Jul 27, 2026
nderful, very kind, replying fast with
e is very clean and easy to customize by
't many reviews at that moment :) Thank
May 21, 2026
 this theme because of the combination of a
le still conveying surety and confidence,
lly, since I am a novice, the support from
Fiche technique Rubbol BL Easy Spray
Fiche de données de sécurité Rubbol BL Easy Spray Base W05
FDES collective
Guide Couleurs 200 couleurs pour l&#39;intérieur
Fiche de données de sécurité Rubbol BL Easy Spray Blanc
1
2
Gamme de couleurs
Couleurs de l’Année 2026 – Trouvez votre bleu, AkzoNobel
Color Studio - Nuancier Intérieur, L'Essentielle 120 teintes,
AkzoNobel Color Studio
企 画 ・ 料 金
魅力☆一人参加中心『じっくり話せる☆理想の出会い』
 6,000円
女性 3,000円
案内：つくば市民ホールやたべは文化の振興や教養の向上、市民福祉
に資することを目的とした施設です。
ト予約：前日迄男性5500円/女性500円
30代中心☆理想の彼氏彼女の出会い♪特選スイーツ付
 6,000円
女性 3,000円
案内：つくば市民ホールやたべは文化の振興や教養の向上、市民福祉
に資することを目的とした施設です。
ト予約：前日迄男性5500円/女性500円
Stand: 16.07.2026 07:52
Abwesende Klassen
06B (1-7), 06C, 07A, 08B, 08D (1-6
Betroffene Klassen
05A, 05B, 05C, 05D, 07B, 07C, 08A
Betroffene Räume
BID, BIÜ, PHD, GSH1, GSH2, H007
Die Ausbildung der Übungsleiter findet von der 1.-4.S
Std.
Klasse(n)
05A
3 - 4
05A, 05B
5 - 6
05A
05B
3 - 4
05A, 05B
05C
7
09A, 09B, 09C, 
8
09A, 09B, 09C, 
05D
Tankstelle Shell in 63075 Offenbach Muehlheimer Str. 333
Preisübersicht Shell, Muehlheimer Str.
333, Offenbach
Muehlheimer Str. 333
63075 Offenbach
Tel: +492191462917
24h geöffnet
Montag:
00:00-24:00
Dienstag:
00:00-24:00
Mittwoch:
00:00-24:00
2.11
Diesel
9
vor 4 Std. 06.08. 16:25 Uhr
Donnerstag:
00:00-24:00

### EXERCISE DETAILS
Each record above should be returned exactly as written.

### ANSWER SPACE
Jul 27, 2026
nderful, very kind, replying fast with
e is very clean and easy to customize by
't many reviews at that moment :) Thank
May 21, 2026
 this theme because of the combination of a
le still conveying surety and confidence,
lly, since I am a novice, the support from
Fiche technique Rubbol BL Easy Spray
Fiche de données de sécurité Rubbol BL Easy Spray Base W05
FDES collective
Guide Couleurs 200 couleurs pour l&#39;intérieur
Fiche de données de sécurité Rubbol BL Easy Spray Blanc
1
2
Gamme de couleurs
Couleurs de l’Année 2026 – Trouvez votre bleu, AkzoNobel
Color Studio - Nuancier Intérieur, L'Essentielle 120 teintes,
AkzoNobel Color Studio
企 画 ・ 料 金
魅力☆一人参加中心『じっくり話せる☆理想の出会い』
 6,000円
女性 3,000円
案内：つくば市民ホールやたべは文化の振興や教養の向上、市民福祉
に資することを目的とした施設です。
ト予約：前日迄男性5500円/女性500円
30代中心☆理想の彼氏彼女の出会い♪特選スイーツ付
 6,000円
女性 3,000円
案内：つくば市民ホールやたべは文化の振興や教養の向上、市民福祉
に資することを目的とした施設です。
ト予約：前日迄男性5500円/女性500円
Stand: 16.07.2026 07:52
Abwesende Klassen
06B (1-7), 06C, 07A, 08B, 08D (1-6
Betroffene Klassen
05A, 05B, 05C, 05D, 07B, 07C, 08A
Betroffene Räume
BID, BIÜ, PHD, GSH1, GSH2, H007
Die Ausbildung der Übungsleiter findet von der 1.-4.S
Std.
Klasse(n)
05A
3 - 4
05A, 05B
5 - 6
05A
05B
3 - 4
05A, 05B
05C
7
09A, 09B, 09C, 
8
09A, 09B, 09C, 
05D
Tankstelle Shell in 63075 Offenbach Muehlheimer Str. 333
Preisübersicht Shell, Muehlheimer Str.
333, Offenbach
Muehlheimer Str. 333
63075 Offenbach
Tel: +492191462917
24h geöffnet
Montag:
00:00-24:00
Dienstag:
00:00-24:00
Mittwoch:
00:00-24:00
2.11
Diesel
9
vor 4 Std. 06.08. 16:25 Uhr
Donnerstag:
00:00-24:00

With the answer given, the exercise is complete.